Scaling Multi-Node Mixture-of-Experts Inference Using Expert Activation Patterns

arXiv cs.LG / 4/28/2026

📰 NewsDeveloper Stack & InfrastructureModels & Research

Key Points

  • The paper explains that scaling Mixture-of-Experts (MoE) LLM inference is bottlenecked by expert load imbalance and inefficient token routing, which becomes especially costly in multi-node settings due to heavy inter-node all-to-all communication.
  • By profiling leading open-source MoE models (Llama 4 Maverick, DeepSeek V3-671B, Qwen3-230B-A22B) using 100k+ real expert activation traces, the authors identify recurring properties such as shifting domain-specific expert usage and a strong link between prefill and decode expert activations.
  • Based on these activation-pattern findings, they propose workload-aware micro-batch grouping and an expert placement strategy designed to maximize token locality to the target expert.
  • Experiments across models and datasets show that these optimizations can cut all-to-all communication volume by up to 20%, lowering MoE decode latency while improving accelerator utilization.

Abstract

Most recent state-of-the-art (SOTA) large language models (LLMs) use Mixture-of-Experts (MoE) architectures to scale model capacity without proportional per-token compute, enabling higher-quality outputs at manageable serving costs.

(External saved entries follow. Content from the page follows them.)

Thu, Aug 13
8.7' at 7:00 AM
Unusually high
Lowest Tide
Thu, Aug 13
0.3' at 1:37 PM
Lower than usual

However, MoE inference at scale is fundamentally bottlenecked by expert load imbalance and inefficient token routing, especially in multi-node deployments where tokens are not guaranteed to be routed to local experts, resulting in significant inter-node all-to-all communication overhead. To systematically characterize these challenges, we profile SOTA open-source MoE models, including Llama 4 Maverick, DeepSeek V3-671B, and Qwen3-230B-A22B, on various datasets and collected over 100k real expert activation traces. Upon studying the expert activation patterns, we uncover various persistent properties across all the frontier MoE models: variable expert load imbalance, domain-specific expert activation where expert popularity shifts across task families (code, math, chat, general), and a strong correlation between prefill and decode expert activations. Motivated by these findings, we propose workload-aware micro-batch grouping and an expert placement strategy to maximize token locality to the destination expert, thereby reducing inter-node communication. Across models and datasets, these optimizations help reduce all2all communication data up to 20, resulting in lower MoE decode latency and better accelerator utilization.